Yep, heard that too. I also saw that he was doing some consulting work for TFO.


----------



## pg542 (Oct 9, 2006)

here's a new catalog (pdf)http://www.northforkcomposites.com/nfc_catalogv1.0.pdf


----------



## RJH (Dec 24, 2008)

You are not going to like what I am about to say but I have it from a VERY reputable source. The new NorthFork blanks will be top shelf and the prices will be high end, at least much as the old G.Loomis high end stuff and probably higher. There will be NO discounting allowed and they intend to keep a sharp watch on that sort of thing. They have not set ANY dealers yet so any company that says they are going to be carrying them is jumping the gun. According to the best information the dealer network will be very small but spread out among highly reputable and respected companies that have been around a long time. NorthFork intends to build the best blanks for those rod builders who understand quality and performance and are not shy about paying for it. They are not going to be operating a "me too" company with "me too" products. If you want discounts or inexpensive blanks you might as well start looking elsewhere although such things are very easy to find these days.


----------



## pg542 (Oct 9, 2006)

Wow, you sound like a salesman for them...No, I'm not necessarily looking for a discount or an inexpensive blank. As stated, one doesn't have to look very far to find such. Like a lot of other builders I've built my share of rods on G.Loomis blanks. No doubt, they are (were) a fine blank. However, over the years, I've found that there are other manufacturers that build equally fine products, at usually less cost. In some respects, a superior product, being built right here in the USA. Does that, in some way, mean that they are a "me too" company? I've had opportunity to visit and tour a couple of different blank manufacturing facilities and understand the process of pre-preg, scrim on mandrel construction of todays carbon fiber (hi-mod graphite) blanks. I've also built enough rods to be aware of the warranties of some companies. Only one of which I've ever had to use. I'll just say that it wasn't one of the "me too" companies....But enough about that. ...So please, yes, when the reliable source has an idea of the highly reputable/respectable companies that will carry these blanks, please post up and let us know. Otherwise, perish the thought, I might end up being just another rodbuilder that doesn't understand blank quality and performance at any price......


----------



## venturarodandlure (Feb 14, 2009)

If a company offers no discounts on blanks, it usually means they only want to sell factory rods.


----------



## RJH (Dec 24, 2008)

You may have a short memory. Most of the companies building blanks today outside of a very few are doing nothing more than building inexpensive Loomis clones. Gary Loomis was an innovator, not a copier.

The same will be true at NorthFork. NO gimmicks NO factory made rods- so you are not competing for sales against the same company that is selling you blanks. The emphasis will be strictly on PERFORMANCE. They will NOT be for everyone.
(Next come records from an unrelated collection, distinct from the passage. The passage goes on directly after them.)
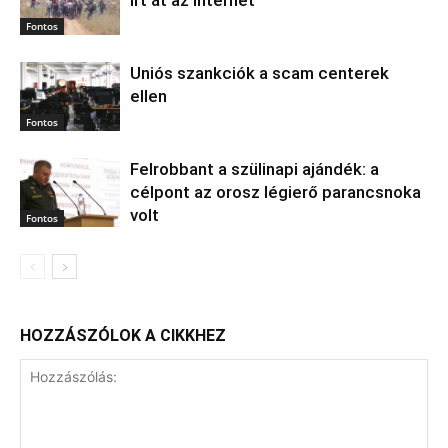
Fontos
Uniós szankciók a scam centerek
ellen
Fontos
Felrobbant a szülinapi ajándék: a
célpont az orosz légierő parancsnoka
volt
Fontos
HOZZÁSZÓLOK A CIKKHEZ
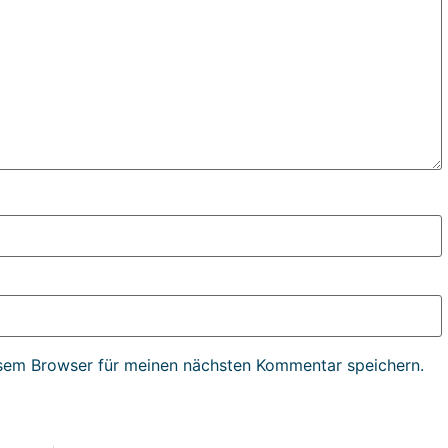
sem Browser für meinen nächsten Kommentar speichern.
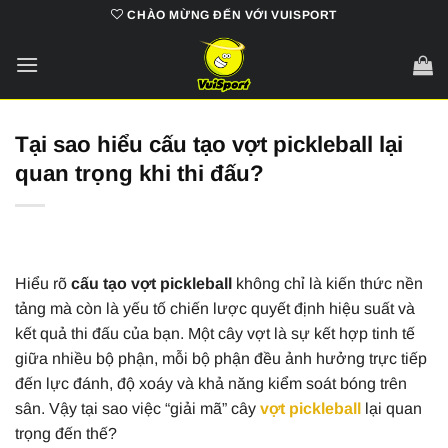
Bỏ
CHÀO MỪNG ĐẾN VỚI VUISPORT
qua
nội
dung
Tại sao hiểu cấu tạo vợt pickleball lại
quan trọng khi thi đấu?
Hiểu rõ
cấu tạo vợt pickleball
không chỉ là kiến thức nền
tảng mà còn là yếu tố chiến lược quyết định hiệu suất và
kết quả thi đấu của bạn. Một cây vợt là sự kết hợp tinh tế
giữa nhiều bộ phận, mỗi bộ phận đều ảnh hưởng trực tiếp
đến lực đánh, độ xoáy và khả năng kiểm soát bóng trên
sân. Vậy tại sao việc “giải mã” cây
vợt pickleball
lại quan
trọng đến thế?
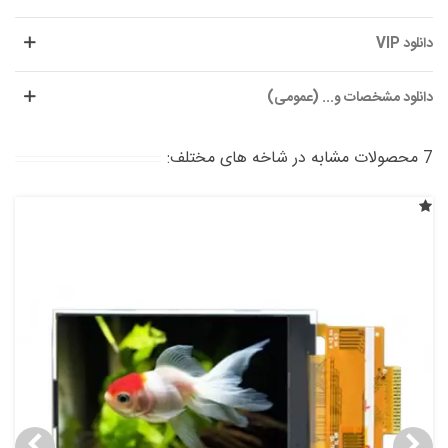
دانلود VIP
دانلود مشخصات و... (عمومی)
7 محصولات مشابه در شاخه های مختلف:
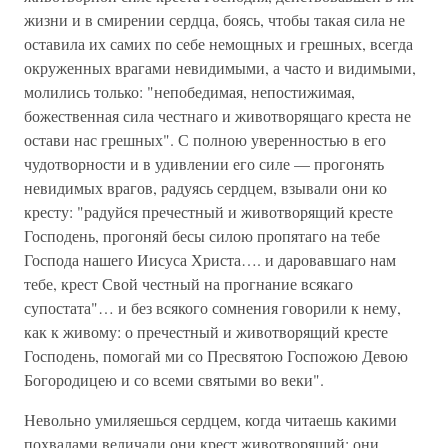
жизни и в смирении сердца, боясь, чтобы такая сила не
оставила их самих по себе немощных и грешных, всегда
окруженных врагами невидимыми, а часто и видимыми,
молились только: "непобедимая, непостижимая,
божественная сила честнаго и животворящаго креста не
остави нас грешных". С полною уверенностью в его
чудотворности и в удивлении его силе — прогонять
невидимых врагов, радуясь сердцем, взывали они ко
кресту: "радуйся пречестный и животворящий кресте
Господень, прогоняй бесы силою пропятаго на тебе
Господа нашего Иисуса Христа…. и даровавшаго нам
тебе, крест Свой честный на прогнание всякаго
супостата"… и без всякого сомнения говорили к нему,
как к живому: о пречестный и животворящий кресте
Господень, помогай ми со Пресвятою Госпожою Девою
Богородицею и со всеми святыми во веки".
Невольно умиляешься сердцем, когда читаешь какими
похвалами величали они крест животворящий; они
NorthFork will produce a very fine product and will charge accordingly. I am NOT any sort of salesman for them but have been advised of some inside information and so when I see so much fluff being spread about that is not true I like to set the record straight. If you think I am making this up that is fine by me. You can take it or leave it but in another week or two you will see that I knew what I was talking about.

Or........just write me off as another kook who had no idea what he was talking about.


----------



## patfatdaddy (May 29, 2004)

I have never been particularly impressed by Loomis blanks. I know many people swear by them but I think those people have stars in their eyes. I have found many, many blanks that were as good and maybe even better than Loomis at a much better price. I will build on a Loomis or any other blank that a customer ask for but I have handed these customers a rod built on other blanks and they can't tell the difference.
Pat


----------



## RJH (Dec 24, 2008)

There is a BIG difference between Loomis blanks made by Loomis and the later ones made by Shimano-Loomis from about '95 on.


----------



## pg542 (Oct 9, 2006)

RJH said:


> You may have a short memory. Most of the companies building blanks today outside of a very few are doing nothing more than building inexpensive Loomis clones. Gary Loomis was an innovator, not a copier.
> 
> The same will be true at NorthFork. NO gimmicks NO factory made rods- so you are not competing for sales against the same company that is selling you blanks. The emphasis will be strictly on PERFORMANCE. They will NOT be for everyone.
> 
> ...


.... In no way did I insinuate that you didn't know what you were talking about or think you are making this up. You've missed the point, and that is the condescending tone in your first post on this thread. As if anything outside the Loomis world is most likely an inferior product. No sir, I don't subscribe to that notion at all, so don't look down your nose at those of us who might require a bit more value for their rodbuilding dollar. Maybe the tone in your post was intended, maybe it wasn't. Re-read it and you judge it.......Oh, and there may be some short things about me, but memory isn't one of them.....Good wraps to you,sir,,,,Jim


----------



## fishin styx (Jun 30, 2009)

I'll have to build on one before I develop much on an opinion.
That said, there are quite a few blank manufacturers that have caught (and in some cases surpassed) Loomis. Maybe they "cloned" the blanks, I don't know. I've handed a few people Loomis blanks and they didn't really like them. I put those back on the rack and grab a different brand and they liked them. Then I haned them the Loomis' back telling them what they were and the loved them. Branding is a great tool.


----------



## RJH (Dec 24, 2008)

There was no "tone" in my post, you are perceiving it as something different than what I intended. My intent was only to provide factual information which has been in short supply where the new Loomis stuff is concerned.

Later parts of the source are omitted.